Lokasi: Bisnis >>
4 Jalur Mandiri UPN Veteran Jatim 2026 dan Jadwalnya
Bisnis164 Dilihat
RingkasanUPN "Veteran" Jawa Timur membuka tiga jalur seleksi mandiri untuk calon mahasiswa baru tahun akademik 2025/2026, yakni Jalur Mandiri Reguler, Seleksi Mandiri Rapor (SM-Rapor), dan Seleksi Mandiri Berbasis Computer Based Test (SM-CBT). Jalur Mandiri Reguler diperuntukkan bagi lulusan SMA/SMK/MA atau sederajat tahun 2024, 2025, dan 2026 dengan kewajiban membayar Iuran Pengembangan Institusi (IPI)....
:quality(30):format(webp):focal(0.5x0.5:0.5x0.5)/tribunnews/foto/bank/originals/UPN-Veteran-Jawa-Timur-atau-UPN-Veteran-Jatim.jpg)

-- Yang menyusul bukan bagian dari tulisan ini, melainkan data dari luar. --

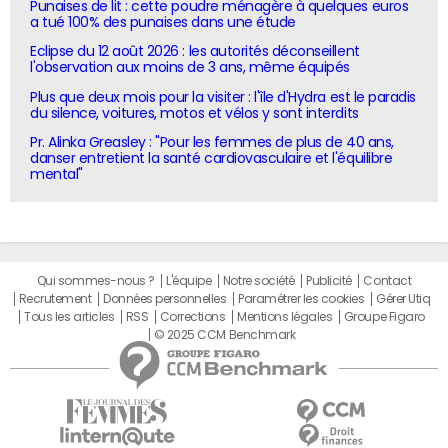
Punaises de lit : cette poudre ménagère à quelques euros
a tué 100% des punaises dans une étude
Eclipse du 12 août 2026 : les autorités déconseillent
l'observation aux moins de 3 ans, même équipés
Plus que deux mois pour la visiter : l'île d'Hydra est le paradis
du silence, voitures, motos et vélos y sont interdits
Pr. Alinka Greasley : "Pour les femmes de plus de 40 ans,
danser entretient la santé cardiovasculaire et l'équilibre
mental"
Qui sommes-nous ?
L'équipe
Notre société
Publicité
Contact
Recrutement
Données personnelles
Paramétrer les cookies
Gérer Utiq
Tous les articles
RSS
Corrections
Mentions légales
Groupe Figaro
© 2025 CCM Benchmark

UPN "Veteran" Jawa Timur membuka tiga jalur seleksi mandiri untuk calon mahasiswa baru tahun akademik 2025/2026, yakni Jalur Mandiri Reguler, Seleksi Mandiri Rapor (SM-Rapor), dan Seleksi Mandiri Berbasis Computer Based Test (SM-CBT). Jalur Mandiri Reguler diperuntukkan bagi lulusan SMA/SMK/MA atau sederajat tahun 2024, 2025, dan 2026 dengan kewajiban membayar Iuran Pengembangan Institusi (IPI).
Seleksi Mandiri Rapor (SM-Rapor) ditujukan bagi siswa SMA/MA/SMK yang memiliki prestasi akademik berdasarkan nilai rapor dan memenuhi persyaratan yang ditentukan oleh UPN "Veteran" Jatim. Sementara itu, Seleksi Mandiri Berbasis Computer Based Test (SM-CBT) diperuntukkan bagi siswa SMA/MA/SMK sejenis yang memenuhi persyaratan yang ditetapkan oleh UPN "Veteran" Jawa Timur berdasarkan hasil tes komputer.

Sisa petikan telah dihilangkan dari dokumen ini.